Let $w, v \in \mathbb{R}^n$ with the extra condition $w_j \in (0,1), \sum\limits_{i = 1}^n w_j =1 \thinspace (\dagger)$
I wish to find the tightest upper bound $C$ such that for all $w,v \in \mathbb{R}^n$ such that $w$ satisfies condition $\dagger$:
$$\sum\limits_{j = 1}^n v_j^2 w_j \leq C\sum\limits_{j = 1}^n v_j^2$$
For example: $w = \begin{bmatrix} 0.5 \\ 0.1 \\ 0.4 \end{bmatrix}$
$$ v_1^2 0.5 + v_2^2 0.1 + v_3^2 0.4 \leq C(v_1^2+v_2^2+v_3^2)$$
We could take the obvious answer $C =1$, so whatever $w$ I am thrown at $C=1$ always guaranteed to satisfy my inequality. But is there a even tighter bound?
You could even take $C = 0.5$ in your example. In particular, $C = \max_j w_j$ works.
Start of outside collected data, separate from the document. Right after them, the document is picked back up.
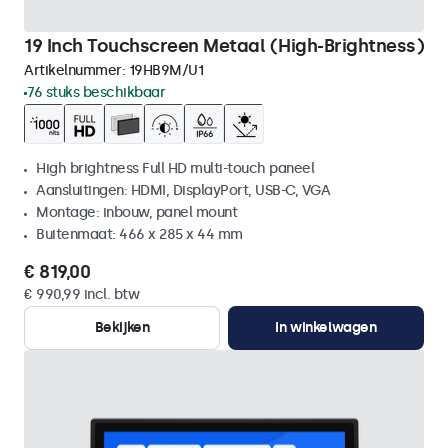
19 Inch Touchscreen Metaal (High-Brightness)
Artikelnummer:
19HB9M/U1
76 stuks beschikbaar
High brightness Full HD multi-touch paneel
Aansluitingen: HDMI, DisplayPort, USB-C, VGA
Montage: inbouw, panel mount
Buitenmaat: 466 x 285 x 44 mm
€ 819,00
€ 990,99 incl. btw
Bekijken
In winkelwagen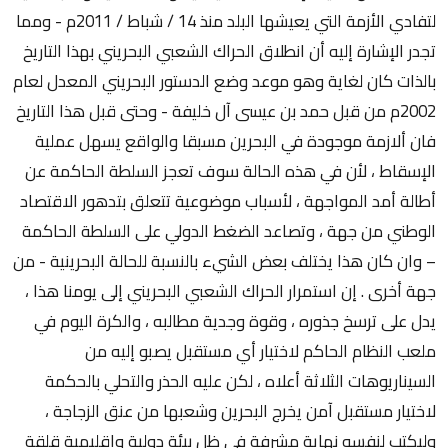
لتفادي الأزمة التي يعيشها البلد منذ 14 / شباط / 2011م - ومما
تجدر الإشارة إليه أن انطلاق الحراك الشعبي البحريني بهذا التاريخ
بالذات كان لغاية وهو موعد وضع الدستور البحريني المعدل لعام
2002م من قبل حمد بن عيسى آل خليفة - وحتى قبل هذا التاريخ
فان ألازمة موجودة في البحرين مسبقا والواقع يسهل عملية
الإسقاط ، لأن في هذه الحالة سوف تعجز السلطة الحاكمة عن
أطالة أمد المواجهة ، لأسباب موضوعية تتعلق بتدهور الاقتصاد
الوطني من جهة ، وتصاعد الضغط الدولي على السلطة الحاكمة
– وان كان هذا يختلف بعض الشيء بالنسبة للحالة البحرينية - من
جهة أخرى . إن استمرار الحراك الشعبي البحريني إلى يومنا هذا ،
يدل على ترسخ جذوره ، وقوة وجدية مطالبه ، والكرة اليوم في
ملعب النظام الحاكم لاختيار أي مستقبل يصبو إليه من
السيناريوهات الثلاثة أعلاه ، لكن عليه الحذر والتحلي بالحكمة
لاختيار مستقبل آمن يخرج البحرين وشعبها من عنق الزجاجة ،
وليكتب لنفسه نهاية مشرفة في ظل بيئة دولية وإقليمية قلقة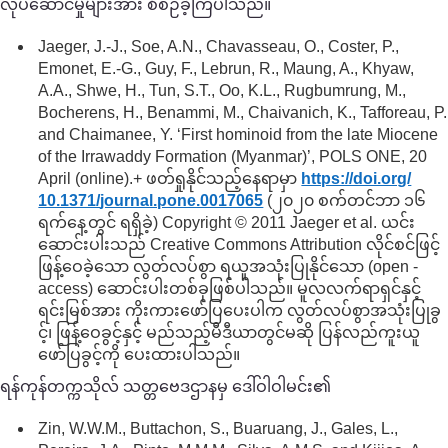
လုပ်ဆောင်မှုများအား စီစဉ်ခဲ့ကြပါသည်။
Jaeger, J.-J., Soe, A.N., Chavasseau, O., Coster, P.,
Emonet, E.-G., Guy, F., Lebrun, R., Maung, A., Khyaw,
A.A., Shwe, H., Tun, S.T., Oo, K.L., Rugbumrung, M.,
Bocherens, H., Benammi, M., Chaivanich, K., Tafforeau, P.
and Chaimanee, Y. ‘First hominoid from the late Miocene
of the Irrawaddy Formation (Myanmar)’, POLS ONE, 20
April (online).+ ဖတ်ရှုနိုင်သည့်နေရာမှာ
https://doi.org/
10.1371/
journal.pone.0017065
(၂၀၂၀ စက်တင်ဘာ ၁၆
ရက်နေ့တွင် ရရှိခဲ့) Copyright © 2011 Jaeger et al. ယင်း
ဆောင်းပါးသည် Creative Commons Attribution လိုင်စင်ဖြင့်
ဖြန့်ဝေခဲ့သော လွတ်လပ်စွာ ရယူအသုံးပြုနိုင်သော (open -
access) ဆောင်းပါးတစ်ခုဖြစ်ပါသည်။ မူလလက်ရာရှင်နှင့်
ရင်းမြစ်အား ကိုးကားဖော်ပြပေးပါက လွတ်လပ်စွာအသုံးပြုခွ
င့်၊ ဖြန့်ဝေခွင့်နှင့် မည်သည့်မီဒီယာတွင်မဆို ပြန်လည်ကူးယူ
ဖော်ပြခွင့်ကို ပေးထားပါသည်။
ရန်ကုန်တက္ကသိုလ် သတ္တဗေဒဌာနမှ ဒေါ်ဝါဝါမင်း၏
Zin, W.W.M., Buttachon, S., Buaruang, J., Gales, L.,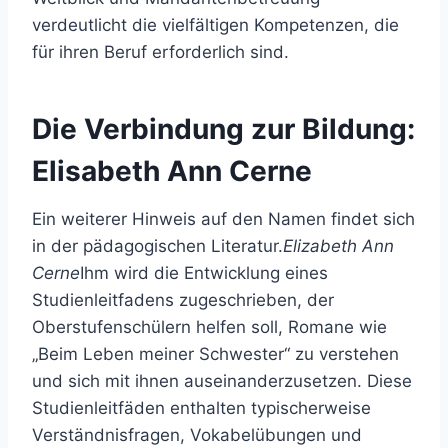
verdeutlicht die vielfältigen Kompetenzen, die
für ihren Beruf erforderlich sind.
Die Verbindung zur Bildung:
Elisabeth Ann Cerne
Ein weiterer Hinweis auf den Namen findet sich
in der pädagogischen Literatur.
Elizabeth Ann
Cerne
Ihm wird die Entwicklung eines
Studienleitfadens zugeschrieben, der
Oberstufenschülern helfen soll, Romane wie
„Beim Leben meiner Schwester“ zu verstehen
und sich mit ihnen auseinanderzusetzen. Diese
Studienleitfäden enthalten typischerweise
Verständnisfragen, Vokabelübungen und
Without additional conditions, I believe this is the tightest upper bound, since it is possible that $w_j = \frac1n$ and $v_i = v_j = v$ for all $i, j$. In this case, $C$ must be at least $\frac1n = \max_j w_j$.
If it has to hold for every $v, w$, then $C = 1$ is the best you can do. Let $v = (1, 0, 0, \ldots, 0)$ and $w = (1-\epsilon, \frac{\epsilon}{n-1}, \frac{\epsilon}{n-1}, \ldots, \frac{\epsilon}{n-1})$ for any $\epsilon > 0$. Sending $\epsilon \rightarrow 0$ means we can require $C$ be arbitrarily close to 1.
In particular, suppose $C < 1$ works. Then take $v = (1, 0, 0, \ldots, 0)$ and $w = (\frac{1+C}{2}, \frac{1-C}{2(n-1)},\ldots, \frac{1-C}{2(n-1)})$. It is clear that $\sum_{j=1}^{n} v_j^2 w_j = \frac{1+C}{2} > C = C\sum_{j=1}^n v_j^2$. This is a contradiction, so $C \ge 1$. But its obvious that $C = 1$ is a valid option.